The most important design decision in a multi-agent system is where to draw agent boundaries. Poor boundaries create coordination overhead that negates the benefits of the architecture.

The rule we apply: each agent should have a single, well-defined responsibility that can be described in one sentence. If you need two sentences to describe what an agent does, it should be two agents.

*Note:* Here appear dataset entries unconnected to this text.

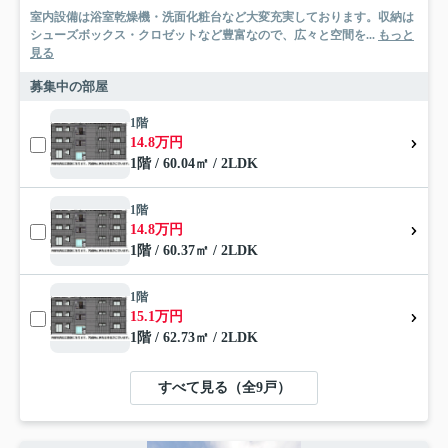
室内設備は浴室乾燥機・洗面化粧台など大変充実しております。収納は
シューズボックス・クロゼットなど豊富なので、広々と空間を...
もっと
見る
募集中の部屋
1階
14.8万円
1階 / 60.04㎡ / 2LDK
1階
14.8万円
1階 / 60.37㎡ / 2LDK
1階
15.1万円
1階 / 62.73㎡ / 2LDK
すべて見る（全9戸）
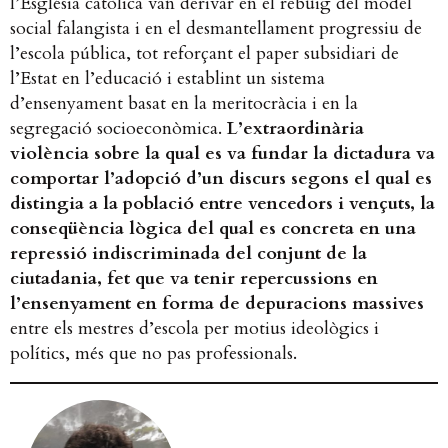
l’Església catòlica van derivar en el rebuig del model
social falangista i en el desmantellament progressiu de
l’escola pública, tot reforçant el paper subsidiari de
l’Estat en l’educació i establint un sistema
d’ensenyament basat en la meritocràcia i en la
segregació socioeconòmica.
L’extraordinària
violència sobre la qual es va fundar la dictadura va
comportar l’adopció d’un discurs segons el qual es
distingia a la població entre vencedors i vençuts, la
conseqüència lògica del qual es concreta en una
repressió indiscriminada del conjunt de la
ciutadania, fet que va tenir repercussions en
l’ensenyament en forma de depuracions massives
entre els mestres d’escola per motius ideològics i
polítics, més que no pas professionals.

Agent contracts should be explicit:

  • Input schema: What the agent receives, typed and validated
  • Output schema: What the agent returns, typed and validated
  • Failure modes: What the agent does when it cannot complete its task
  • Tools: The exact set of tools available to this agent -- no more

State Management Across Agents

Shared state is where multi-agent systems break down. Each agent running in isolation with clean inputs and outputs is simple. Agents reading and writing shared mutable state is a debugging nightmare.

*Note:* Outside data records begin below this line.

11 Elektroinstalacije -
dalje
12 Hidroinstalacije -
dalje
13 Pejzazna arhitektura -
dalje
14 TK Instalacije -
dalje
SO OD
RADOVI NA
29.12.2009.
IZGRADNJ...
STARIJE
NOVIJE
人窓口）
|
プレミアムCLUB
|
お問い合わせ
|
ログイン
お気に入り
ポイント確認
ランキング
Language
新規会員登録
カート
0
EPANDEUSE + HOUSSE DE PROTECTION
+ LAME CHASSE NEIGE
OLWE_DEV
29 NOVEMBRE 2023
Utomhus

Our pattern: use an immutable shared context object that each agent can read. Agents produce new output objects rather than modifying shared state. The orchestrator composes outputs. This is functional programming applied to agent architecture.

class AgentContext:
    task: str
    history: list  # immutable -- append only
    tools: list

class AgentOutput:
    agent_id: str
    result: dict
    confidence: float
    reasoning: str

Observability: The Non-Negotiable

A multi-agent system that is not observable is a system you cannot improve or debug. Every agent call in production must be logged with:

  • Input and output (or hashed versions for sensitive data)
  • Model used, latency, token counts, cost
  • Which orchestration path was taken
  • Any tool calls made by the agent

We use LangSmith for tracing in most deployments -- it visualises the full agent graph execution, which makes debugging multi-hop failures tractable. Alternatives: Langfuse (open-source), Weights and Biases Traces.

Failure Handling

In a single-agent system, failure is simple: the call failed, retry or return an error. In a multi-agent system, partial failures are common. Define your failure handling strategy before you build:

  • Retry with backoff: For transient failures (rate limits, network errors)
  • Graceful degradation: Can the orchestrator produce a useful partial output when a worker fails?
  • Human escalation: For critical workflows, route to a human when the system cannot confidently complete the task
  • Circuit breaker: If a worker is failing repeatedly, stop calling it -- do not cascade failure upstream

Cost and Latency at Scale

Practical controls for keeping multi-agent systems economical:

  • Use the smallest model sufficient for each subtask. Workers often do not need the orchestrator's model size.
  • Run parallel-capable subtasks concurrently using async/await. A four-worker pipeline running in parallel takes as long as the slowest worker, not the sum of all workers.
  • Cache deterministic subtask outputs. An agent that classifies a document type on the same document should not be called twice.
  • Set token budgets per agent call to prevent runaway context window consumption.

Multi-agent architecture is where AI product development is heading in 2026. The teams that build the foundations correctly now -- clear boundaries, observable pipelines, deterministic state management -- will be the ones shipping reliable autonomous features while others are still debugging coordination failures.